甄二爷出生那天,他父亲在祁连山麓一个山垭豁里,与一头硕大无比的瞎熊不期而遇。

八月的祁连山,正是草丰马壮的收获季节。那瞎熊经过了一个夏天的滋养,肥壮得像个横纲级的相扑运动员,浑身的毛闪着缎子一样的光泽。清晨,它从栖息的山洞里爬出来,拖着一身肥嘟嘟的肉忽悠忽悠地顺着山沟而上,准备越过前面的山垭豁,到对面的阳山坡上捕捉旱獭吃。

这天,甄二爷的父亲,那位在祁连山麓里摸爬滚打了一辈子的猎人,也跟往常一样,在东方还未泛出鱼肚白时便收拾停当,干练矫健地去巡山了。他去查看前几天下好的扣子、夹脑,顺便去寻找香子的“茬棍”和“粪场”。

香子,学名叫“麝”。公麝的肚脐眼里的麝香是名贵的中药材,对治疗风痰、伤寒、瘟疫、燥火、气滞、疮伤、眼疾等有奇特的疗效。同时,麝香作为众香之冠,其香味浓郁芳馥、经久不散,是只有贵妇人才用得起的名贵奢侈品。公麝的尾部常常分泌一种油质物,使它奇痒难受,所以它常常在行走的路上寻找干枯的灌木枝,靠上去摩擦尾部,并且喜欢到一个固定的地方去摩擦。这灌木枝就是猎人眼中的茬棍。
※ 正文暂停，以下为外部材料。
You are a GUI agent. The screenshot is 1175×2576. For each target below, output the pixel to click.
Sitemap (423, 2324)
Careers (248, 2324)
香子还有一个习性,就是不随地大小便,常常到一个固定的地方去拉粪,天长日久,便形成了颇具规模的“粪场”。聪明的猎人便整天穿梭在丛林中,寻找“茬棍”和“粪场”,然后将“提扣”和夹脑下在“茬棍”和“粪场”的旁边,守株待兔等待牙香(公麝)乖乖地将肚脐眼里那点宝贝疙瘩送来。由于“茬棍”很低,只有六七寸高,猎人只好躬着腰,瞪大眼睛心无旁骛地去寻找。
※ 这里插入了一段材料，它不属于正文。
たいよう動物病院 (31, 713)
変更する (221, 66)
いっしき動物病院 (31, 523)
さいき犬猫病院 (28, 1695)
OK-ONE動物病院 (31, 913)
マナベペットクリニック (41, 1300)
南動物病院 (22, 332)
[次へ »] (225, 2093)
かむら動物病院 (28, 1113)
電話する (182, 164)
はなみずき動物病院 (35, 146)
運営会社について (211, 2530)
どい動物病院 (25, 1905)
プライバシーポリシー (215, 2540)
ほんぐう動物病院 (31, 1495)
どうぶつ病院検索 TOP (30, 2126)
这天清晨,猎人攀上了那山垭豁,与瞎熊碰了个正着。猎人察觉到前面的异样,蓦然警觉时,瞎熊已然在他眼前,相距不过丈把远!

大惊之下,猎人下意识地将手中那截用来抖落露水的木棍平端在胸前,像端着枪一样对准了它。而这只瞎熊仿佛也突然发现面前站着一个人,正虎视眈眈地看着它。它低声嚎叫了一声,蓦地直立起来,惊恐地与这人对视着。

他们先是对峙着,然后慢慢地转着圈,像两个蒙古摔跤高手,运动着,寻找着对方的破绽。这是一场谁也没有预料的尴尬遭遇战,双方都为了猎物专心致志、心无旁骛,都丧失了应有的警惕性,完全忘却了这祁连山麓无时无处不在的危险。

一般情况下,有经验的猎人在翻越这样的山垭豁,肯定会唱山歌、大声呼喊,为的是让对面的猛兽退而避之;猛兽们也会不停地嗅着空气中散发的气味,侧耳侦听危险的信息,尽量避免在这样的场合与其他猛兽、特别是人类不期而遇。但是,祁连山山势险峻,森林茂密,这样的遭遇战一年里总要发生那么几次。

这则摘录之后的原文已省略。